Lab "Query and Extraction: Extracting Data with sqoop"

In this use case we want to extract data from our data lake:

Goal

Writing data from the data lake back into operational systems, e.g. an RDBMS.

What you'll implement

Set up a DataProc cluster which is capable of executing the sqoop job (sqoop is used for the next lab).
Writing the results of our batch processing back into the source system (RDBMS).

Results

You created a Hadoop cluster (DataProc) which provides functionality for sqoop and Jupyter Notebooks with spark.

Creating the sales_statistics_region table in the RDBMS

First, we need to create the table in DBeaver for your user (hint: the hdm user already has this table set up, you can insert/delete with the hdm-user into this table). Please create it as follows such that we can let sqoop push data into it:

CREATE TABLE sales_statistics_region (
region VARCHAR(20),
average_sales FLOAT
);

Important: If you haven't executed the lab that writes the table sales_statistics_region to the Hive data warehouse, you can use the same command within beeline and insert sample data manually.

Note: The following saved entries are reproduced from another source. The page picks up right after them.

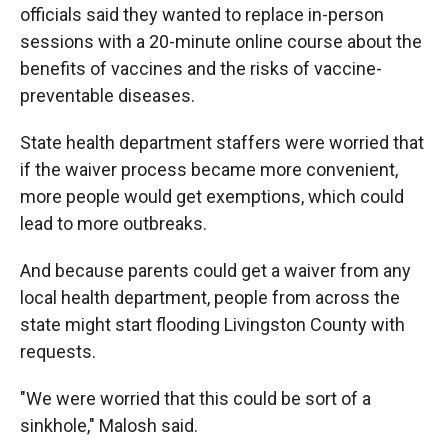
officials said they wanted to replace in-person
sessions with a 20-minute online course about the
benefits of vaccines and the risks of vaccine-
preventable diseases.
State health department staffers were worried that
if the waiver process became more convenient,
more people would get exemptions, which could
lead to more outbreaks.
And because parents could get a waiver from any
local health department, people from across the
state might start flooding Livingston County with
requests.
"We were worried that this could be sort of a
sinkhole," Malosh said.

Opening the master node's shell

Please navigate to the cluster's master node and open an SSH connection:

This will again be our "entry point" to the sqoop tool (remember: we added it via the initialization action). With the following command, we can write the results back to the SQL server:

sqoop export –connect jdbc:mysql://<db-IP see Moodle>/<dbname, see Moodle> --username <see Moodle> --password <see Moodle> --table sales_statistics_region --hcatalog-table sales_statistics_region

The parameter "hcatalog-table" determines which table from the Hive data lake should be read. The parameter "table" directs towards the RDBMS's target table.

Results

You learned how to extract data from the data lake via sqoop and push it back into RDBMS.

Please delete your cluster.

You now know how extract data from the data lake and integrate "traditional" RDBMS into our big data architecture.